Worldwide retail e-commerce sales amounted to 1.3 trillion USD in 2014 and have grown to 2.3 trillion USD in 2017. This dramatic growth has challenged a lot of traditional, even well-established “brick-and-mortar” companies. Moreover, the internet revolution has wiped out several industries (like print journalism) that people highly depended upon less than a decade ago.

Businesses across most other industries, however, have found a way to move online. The increasing demand for products and services offered online has caused this shift. 4 in 10 purchases are made using only an online channel for searching and buying. The convenience of ordering from the comfort of your home/workplace or even on-the-go, home delivery, lack of need to travel, easier browsing, etc. are some of the factors that have caused customers to prefer online purchases. For companies that alter their product portfolio based on real-time market research, this sudden change implied a risky investment, but one that eventually brought them very high returns.

The advantages of going online are many.

  1. Catering to a wider target market – By going online, businesses can easily target customers from various geographic and demographic segments.
  2. High-impact marketing – Using the internet to market products and services is efficient and impactful. It is also much easier to do than traditional marketing as it doesn’t require salespersons or printing. It can be done from the comfort of your workplace with just a small marketing team.
  3. Increased savings – A smaller workforce, lower operational costs, reduced investments (in terms of having a big workspace, buying equipment, etc) contributes to reduced expenses.
  4. Better adaptation to customer preferences – By efficiently gathering information about sales trends, ecommerce platforms can aid businesses to better understand their customers’ preferences
  5. Increased efficiency – Going online means replacing humans with machines. While it may provoke ethical considerations, automation streamlines several processes including market research, advertising, sales, etc.

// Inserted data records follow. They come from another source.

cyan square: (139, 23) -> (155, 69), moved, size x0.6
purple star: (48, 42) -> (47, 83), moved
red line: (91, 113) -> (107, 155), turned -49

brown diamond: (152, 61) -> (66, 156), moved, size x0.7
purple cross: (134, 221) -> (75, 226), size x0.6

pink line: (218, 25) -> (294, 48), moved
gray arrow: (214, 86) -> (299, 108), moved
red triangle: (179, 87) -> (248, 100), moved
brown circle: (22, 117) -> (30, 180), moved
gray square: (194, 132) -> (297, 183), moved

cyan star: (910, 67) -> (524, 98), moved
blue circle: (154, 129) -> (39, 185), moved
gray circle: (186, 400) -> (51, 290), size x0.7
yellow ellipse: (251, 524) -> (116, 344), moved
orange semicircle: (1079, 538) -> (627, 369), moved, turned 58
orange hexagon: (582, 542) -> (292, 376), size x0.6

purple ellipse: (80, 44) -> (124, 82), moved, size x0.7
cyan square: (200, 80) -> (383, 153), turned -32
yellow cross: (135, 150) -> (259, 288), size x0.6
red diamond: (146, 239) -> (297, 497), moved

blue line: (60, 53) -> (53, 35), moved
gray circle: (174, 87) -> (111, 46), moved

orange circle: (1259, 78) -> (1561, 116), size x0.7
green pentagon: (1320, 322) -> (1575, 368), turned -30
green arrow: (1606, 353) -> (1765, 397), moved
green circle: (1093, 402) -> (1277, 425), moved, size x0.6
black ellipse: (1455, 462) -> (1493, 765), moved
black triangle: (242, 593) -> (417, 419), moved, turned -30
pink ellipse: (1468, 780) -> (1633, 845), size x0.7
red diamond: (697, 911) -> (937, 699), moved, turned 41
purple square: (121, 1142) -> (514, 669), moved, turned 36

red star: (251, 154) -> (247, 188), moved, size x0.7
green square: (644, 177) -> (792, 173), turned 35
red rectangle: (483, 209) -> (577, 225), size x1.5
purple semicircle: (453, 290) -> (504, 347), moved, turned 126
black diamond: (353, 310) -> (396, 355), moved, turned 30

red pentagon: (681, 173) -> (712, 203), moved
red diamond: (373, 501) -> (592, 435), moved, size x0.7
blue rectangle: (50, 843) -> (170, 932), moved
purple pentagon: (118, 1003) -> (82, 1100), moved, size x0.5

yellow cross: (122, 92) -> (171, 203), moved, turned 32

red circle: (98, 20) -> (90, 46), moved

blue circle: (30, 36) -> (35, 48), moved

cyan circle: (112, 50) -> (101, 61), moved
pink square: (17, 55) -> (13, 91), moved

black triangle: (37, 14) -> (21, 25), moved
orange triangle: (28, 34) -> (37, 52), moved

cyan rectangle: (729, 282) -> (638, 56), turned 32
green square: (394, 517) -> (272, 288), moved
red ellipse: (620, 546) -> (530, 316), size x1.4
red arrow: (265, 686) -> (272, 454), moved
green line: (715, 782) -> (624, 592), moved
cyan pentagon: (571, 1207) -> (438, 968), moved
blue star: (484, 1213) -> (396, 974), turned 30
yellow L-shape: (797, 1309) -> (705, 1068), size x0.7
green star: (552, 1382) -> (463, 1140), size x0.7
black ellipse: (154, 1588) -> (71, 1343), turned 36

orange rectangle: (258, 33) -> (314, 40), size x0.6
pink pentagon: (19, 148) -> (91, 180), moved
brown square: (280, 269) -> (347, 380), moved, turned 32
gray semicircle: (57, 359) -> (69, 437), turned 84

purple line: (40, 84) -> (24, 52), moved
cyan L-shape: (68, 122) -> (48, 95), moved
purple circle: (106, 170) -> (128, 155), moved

However, going online has a cost of its own. It is also a risk that a business takes as the existing customers that a specific business caters to may or may not prefer the internet medium.

Traditional brick-and-mortar businesses have little risk involved in comparison. Business owners know the marketing strategies that have been working well for them. Hence, they do not need to bare the risk of trying out new products/services, altering their products/services to cater to new markets or implementing new channels of marketing the same products/services. These businesses also allow customers to get a touch and feel of products before making purchasing decisions, which adds to their sales. Moreover, brick-and-mortar businesses support the community by continuing to hire people.

However, such businesses always have the threat of being completely wiped out by their counterparts who offer an easier, faster, more convenient way of delivering the same product/service, by simply using the medium of internet.

In the words of Steve Jobs, “Innovation is the ability to see change as an opportunity, not a threat”. The internet is an innovation and needs to be harnessed by companies to expand their business. Going online, hence, implies consciously carrying forward your business with a deeper insight of the future.